I stood over her, making my presence overbearing as possible without touching her. My breathing involuntarily bullish, I reached behind my back, “I imagine you have it in your mind to shit all over my antique divan?”
“What’s wrong with you?”
“I’ll show you what wrong with me!” I snatched the opossum by the neck, held it in Carissa’s face. “This is what's wrong. This unorderly home had caused me to sabotage the most important work of my life!”
“ It looks fine to me.”
“It looks like a possum.”
“Are you blind? It has dirty fur, crooked digits, and its face, it’s all… fleshy-headed!”
“You’re out of your mind. Stop talking to me, you cretin.”
“Excuse me?” I set the opossum on my workbench and positioned the magnifying light in front of its face. The gaping, jagged mouth, mangled nose, wiry whiskers and beady eyes were enlarged and illuminated, watching over us.
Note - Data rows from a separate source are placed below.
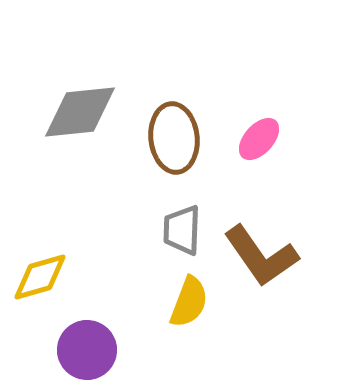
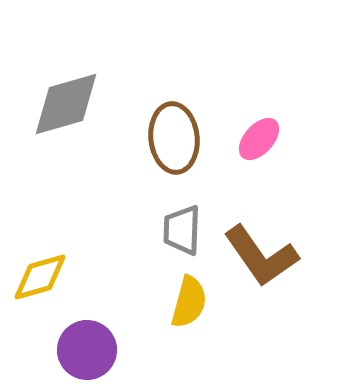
gray diamond: moved 14 px left, 8 px up; rotated 10 degrees counterclockwise
yellow semicircle: rotated 6 degrees counterclockwise
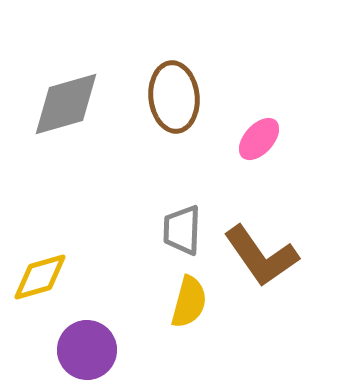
brown ellipse: moved 41 px up
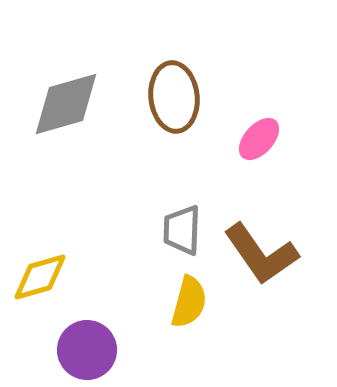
brown L-shape: moved 2 px up
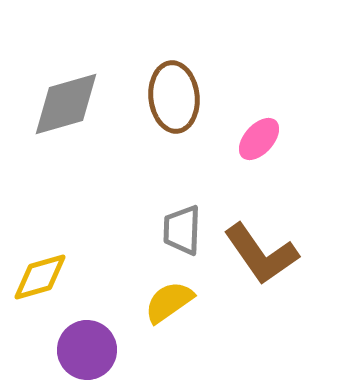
yellow semicircle: moved 20 px left; rotated 140 degrees counterclockwise
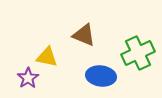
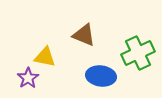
yellow triangle: moved 2 px left
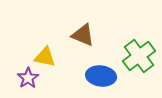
brown triangle: moved 1 px left
green cross: moved 1 px right, 3 px down; rotated 12 degrees counterclockwise
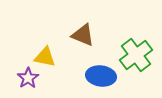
green cross: moved 3 px left, 1 px up
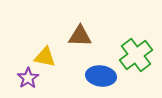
brown triangle: moved 3 px left, 1 px down; rotated 20 degrees counterclockwise
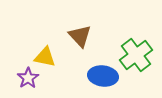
brown triangle: rotated 45 degrees clockwise
blue ellipse: moved 2 px right
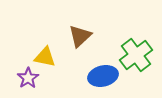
brown triangle: rotated 30 degrees clockwise
blue ellipse: rotated 20 degrees counterclockwise
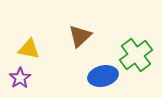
yellow triangle: moved 16 px left, 8 px up
purple star: moved 8 px left
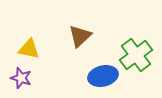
purple star: moved 1 px right; rotated 20 degrees counterclockwise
“What did you call me?” I produced the belt from my waistband, brandished it above my head and slapped it into my palm before Carissa’s face, producing the desired snap.
“I called you a pathetic fool,” Carissa stood and grabbed the belt. I let go. She brought me down to my knees by my collar, bent me over the divan.
“What are you?”
I buried my face into a cushion. The belt whistled and hit the divan, I bit the divan. She teased me several times before delivering a blow.
“What are you?”
I flinched and she whipped the divan.
“No!” Another fake strike.
The belt connected.
“Thankful for what?”
“To be punished by you.”
“Because my opossum is a failure!”
“Correct!” She pulled down my chinos and brought the leather to flesh four consecutive times. I thanked her.
“Look at your failure!”
In the middle of a fluorescent halo, a bulbous nose and stained, sharp teeth laughed at me.
Carissa cackled. “It’s mocking you! We think you’re pathetic!”
“Thank you, opossum!” The divan was damp with tears and saliva and the belt continued.